Por primera vez desde su llegada, miró su mano izquierda. Lucía anillos, uno de ellos con un gran diamante. Estaba casada. Tuvo que tragarse una risotada, pensando que eso era lo que se merecía por hacer ofertas sin pensar.

Si ella decidía alquilar la casita, Gavin tendría a una parejita enamorada anidando a pocos metros de su casa. Decidió que así sería mejor, él no buscaba una relación. No lo había hecho desde su divorcio. Y aunque echaba de menos ciertos aspectos de la compañía femenina, en general no se arrepentía en absoluto de su decisión.

–Creo que me interesa –dijo Lauren tras una larga pausa. Sus labios se curvaron con una sonrisa–. ¿Podría verla ahora mismo? No sé si puedes dedicarme algo más de tiempo.

–Claro –Gavin esbozó una sonrisa–. Como he dicho, no tengo nada urgente que hacer ahora mismo.

 

 

Lauren estaba en el centro de la habitación principal de la casita. Era pequeña, pero «acogedora» habría sido una descripción más exacta, y estaba vacía, excepto por algunas cajas polvorientas que Gavin le aseguró que se llevaría. Se imaginó un mullido sillón y un reposapiés frente a la ventana que daba al huerto, y tal vez un pequeño escritorio en el hueco de debajo de la escalera. Ya habían visto el dormitorio de la planta superior. Había justo el espacio suficiente para una cómoda, una cama de matrimonio, una cuna y un cambiador.

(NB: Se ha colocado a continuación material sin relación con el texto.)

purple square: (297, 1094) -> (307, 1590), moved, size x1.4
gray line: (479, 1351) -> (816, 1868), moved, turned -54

–¿Qué te parece? –preguntó Gavin.

Lauren no era impulsiva. Normalmente pensaba bien las cosas antes de tomar decisiones. Incluso escribía listas con puntos a favor y en contra, que analizaba meticulosamente, antes de decidirse.

Pero ese día era uno de nuevos comienzos. No sólo había dejado plantado a su marido, estaba pensando en alquilar una casa. Un hogar para ella y para su bebé.

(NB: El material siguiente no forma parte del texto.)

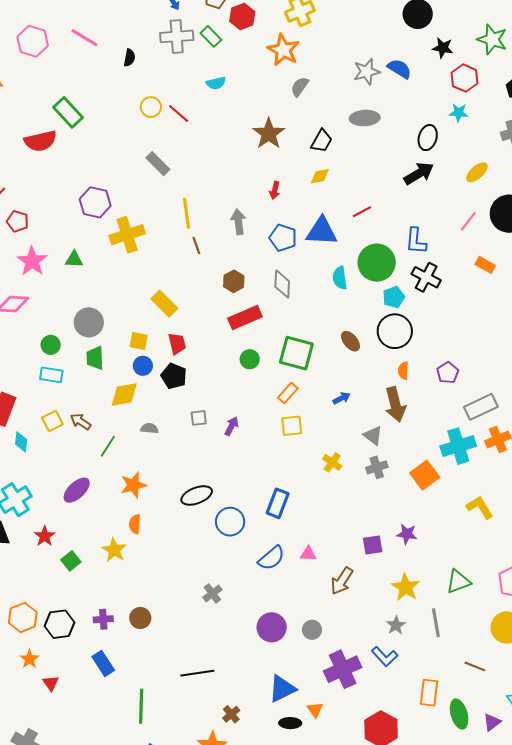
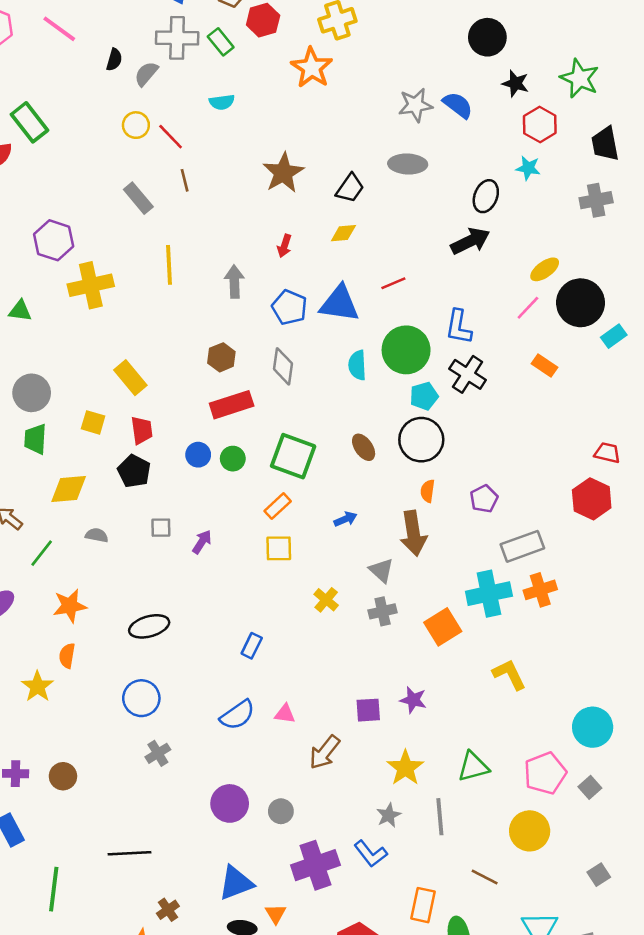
gray semicircle: (300, 87) -> (146, 74), moved
yellow ellipse: (477, 172) -> (545, 269), moved
brown line: (196, 246) -> (185, 180), moved
blue circle: (143, 366) -> (198, 455), moved
blue rectangle: (278, 503) -> (252, 646), size x0.7
blue circle: (230, 522) -> (141, 698), moved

–Me la quedo –dijo. Sintió que se le quitaba un enorme peso de encima–. Tal vez debería ser impulsiva más a menudo –murmuró para sí.

–¿Disculpa?

–Nada. Pensaba en voz alta. ¿Por cuánto la alquilas?

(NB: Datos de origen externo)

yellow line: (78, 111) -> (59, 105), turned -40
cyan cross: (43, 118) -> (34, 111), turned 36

Gavin se rascó la barbilla y pensó antes de nombrar una cifra que Lauren no tendría problema en pagar. No había llegado pobre al matrimonio, y aunque había renunciado a su trabajo seis meses antes de casarse, por petición de Holden, estaba licenciada en publicidad y tenía experiencia de trabajo en una gran empresa neoyorquina. Si le hacía falta, podía volver a trabajar. Pero de momento quería paz y tranquilidad.

–Con gastos incluidos –dijo Gavin, esperando su respuesta.

Ella miró la habitación, las ventanas y las bellísimas vistas. Sintió que otra capa de tensión desaparecía. La paz que buscaba también estaba incluida en el alquiler.

–¿Cuándo puedo instalarme? –le preguntó.